• [Directions]: Examine the data line by line and report how many lines include the word "pressure", with no additional output.

[Dataset entries]
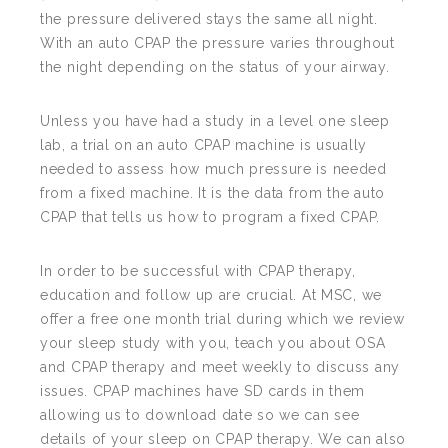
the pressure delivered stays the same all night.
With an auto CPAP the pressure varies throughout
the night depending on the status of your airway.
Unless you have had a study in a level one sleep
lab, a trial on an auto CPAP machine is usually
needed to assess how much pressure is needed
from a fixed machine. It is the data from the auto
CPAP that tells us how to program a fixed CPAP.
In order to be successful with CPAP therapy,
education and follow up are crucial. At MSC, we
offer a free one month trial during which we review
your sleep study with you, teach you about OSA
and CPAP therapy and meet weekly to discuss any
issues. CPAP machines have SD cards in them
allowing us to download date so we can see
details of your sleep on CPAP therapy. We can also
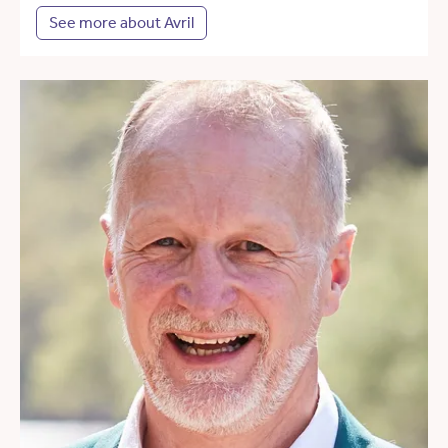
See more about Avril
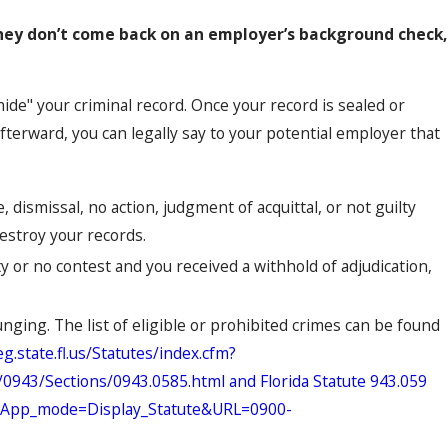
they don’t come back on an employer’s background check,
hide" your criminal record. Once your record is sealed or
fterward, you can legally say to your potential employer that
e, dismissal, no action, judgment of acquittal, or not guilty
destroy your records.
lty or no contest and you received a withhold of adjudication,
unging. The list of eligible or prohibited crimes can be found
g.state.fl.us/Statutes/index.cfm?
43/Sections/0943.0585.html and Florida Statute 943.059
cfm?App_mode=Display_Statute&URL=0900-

• [Task answer]: 3